For branch circuits, voltage drop fluctuates along the circuit depending upon the wire length and cumulative load at each device. While calculating the voltage drop at each device would yield the most accurate results, Design Master Electrical RT cannot trace the path of the circuit itself. Instead, the software approximates the total voltage drop by measuring the distance from the panel to each device on the circuit, taking the average distance, then calculating the total load at that distance as though it were a circuit with a single device.

As a result of this method, the following shared parameters will display the average panel-to-device distance when there are multiple devices on the circuit:

- DMEN_Circuit_Length
- DMET_Circuit_Length_ft
- DMET_Circuit_Length_m
- DMEN_Feeder_Length
- DMET_Feeder_Length_ft
- DMET_Feeder_Length_m

This article details different circuiting scenarios where the Design Master calculation method works well, as well as scenarios where it does not. If you’re calculating voltage drop for a circuit that resembles one of the unfavorable scenarios, we recommend using Revit’s length measurement (which will give the distance to the farthest device on the circuit) or setting the length manually.

These scenarios use 120V receptacles with 0.18 kVA load, spaced at 100′ intervals with #10 wire.

### Single Device

For circuits with a single device, the actual calculation and the Design Master calculation would be the same. The full load is concentrated in one location that matches the actual location of the device.

### Multiple Devices in a Straight Line

For multiple devices, voltage drop would double, triple, etc., as devices are added to the circuit, and the actual calculation would sum the voltage drop along each wire.

Design Master would instead take the total load (0.18 * 3 = 0.54 kVA) and calculate voltage drop using the average panel-to-device distance:

(100′ + 200′ + 300′) / 3 = 200′

While the figures used in the calculation would differ, the results would be the same.

### Multiple Devices Not in a Straight Line

For the actual calculation, voltage drop is unaffected by the device placement if the wire lengths are the same. Therefore, the scenario below would have the same results as the “Straight Line” scenario above.

When changes in the angles are small, the Design Master calculation will return accurate results. For example, a group of receptacles in a room will have an average panel-to-device distance somewhere in the middle of the group; the tighter they are clustered, the more accurate the results will be.

As the angles become more extreme, the Design Master calculation becomes less reliable. If the project in this scenario were configured to measure wire lengths at right angles, it would still yield the same results. But if the lengths were measured along straight lines, the software would underestimate voltage drop for the circuit.
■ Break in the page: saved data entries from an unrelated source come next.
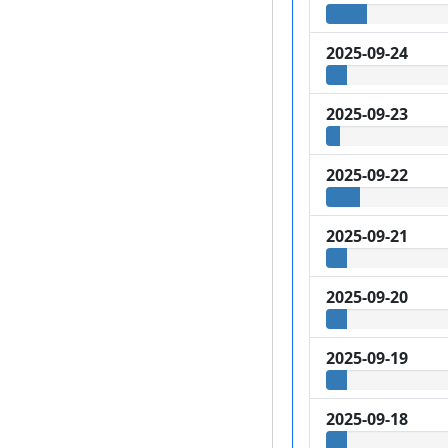
2025-09-24
2025-09-23
2025-09-22
2025-09-21
2025-09-20
2025-09-19
2025-09-18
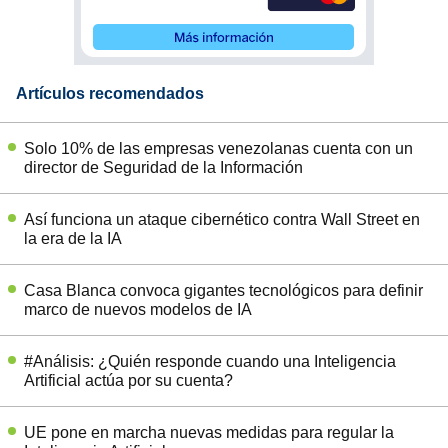
Artículos recomendados
Solo 10% de las empresas venezolanas cuenta con un
director de Seguridad de la Información
Así funciona un ataque cibernético contra Wall Street en
la era de la IA
Casa Blanca convoca gigantes tecnológicos para definir
marco de nuevos modelos de IA
#Análisis: ¿Quién responde cuando una Inteligencia
Artificial actúa por su cuenta?
UE pone en marcha nuevas medidas para regular la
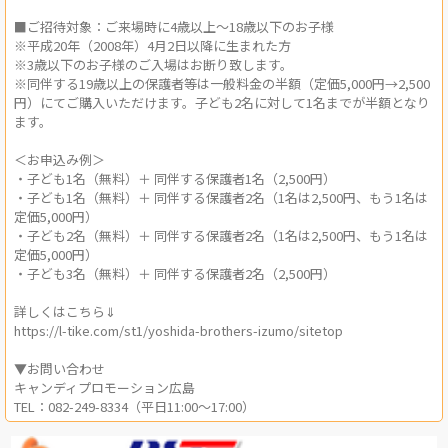
■ご招待対象：ご来場時に4歳以上～18歳以下のお子様
※平成20年（2008年）4月2日以降に生まれた方
※3歳以下のお子様のご入場はお断り致します。
※同伴する19歳以上の保護者等は一般料金の半額（定価5,000円→2,500
円）にてご購⼊いただけます。⼦ども2名に対して1名までが半額となり
ます。
＜お申込み例＞
・⼦ども1名（無料）＋ 同伴する保護者1名（2,500円）
・⼦ども1名（無料）＋ 同伴する保護者2名（1名は2,500円、もう1名は
定価5,000円）
・⼦ども2名（無料）＋ 同伴する保護者2名（1名は2,500円、もう1名は
定価5,000円）
・⼦ども3名（無料）＋ 同伴する保護者2名（2,500円）
詳しくはこちら⇓
https://l-tike.com/st1/yoshida-brothers-izumo/sitetop
▼お問い合わせ
キャンディプロモーション広島
TEL：082-249-8334（平日11:00～17:00）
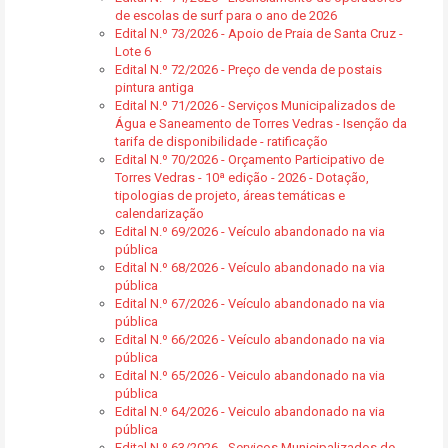
de escolas de surf para o ano de 2026
Edital N.º 73/2026 - Apoio de Praia de Santa Cruz -
Lote 6
Edital N.º 72/2026 - Preço de venda de postais
pintura antiga
Edital N.º 71/2026 - Serviços Municipalizados de
Água e Saneamento de Torres Vedras - Isenção da
tarifa de disponibilidade - ratificação
Edital N.º 70/2026 - Orçamento Participativo de
Torres Vedras - 10ª edição - 2026 - Dotação,
tipologias de projeto, áreas temáticas e
calendarização
Edital N.º 69/2026 - Veículo abandonado na via
pública
Edital N.º 68/2026 - Veículo abandonado na via
pública
Edital N.º 67/2026 - Veículo abandonado na via
pública
Edital N.º 66/2026 - Veículo abandonado na via
pública
Edital N.º 65/2026 - Veiculo abandonado na via
pública
Edital N.º 64/2026 - Veiculo abandonado na via
pública
Edital N.º 63/2026 - Serviços Municipalizados de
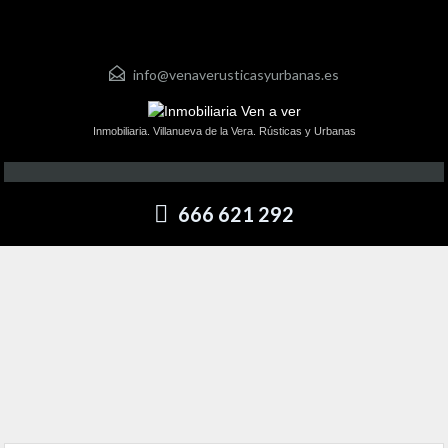
info@venaverusticasyurbanas.es
Inmobiliaria. Villanueva de la Vera. Rústicas y Urbanas
666 621 292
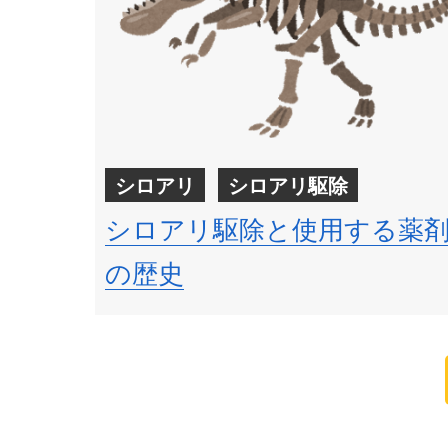
シロアリ
シロアリ駆除
シロアリ駆除と使用する薬
の歴史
(100′ + 200′ + √[100’² + 200’²]) / 3 ≈ 174′ 6″

The differences become even more pronounced when devices on a single circuit begin to encircle the panel, as they might with site lighting. Again, the actual calculation would produce the same results as if the devices were in a straight line.

The Design Master calculation, however, would ultimately calculate an average panel-to-device distance far below what is needed to make an accurate approximation (the example below assumes lengths are measured along straight lines).

(100′ + 76′ 6″ + 100′) / 3 ≈ 92′ 2″

In this situation, we would recommend using Revit’s length measurement (which would give the distance to the farthest device on the circuit) or setting the length manually.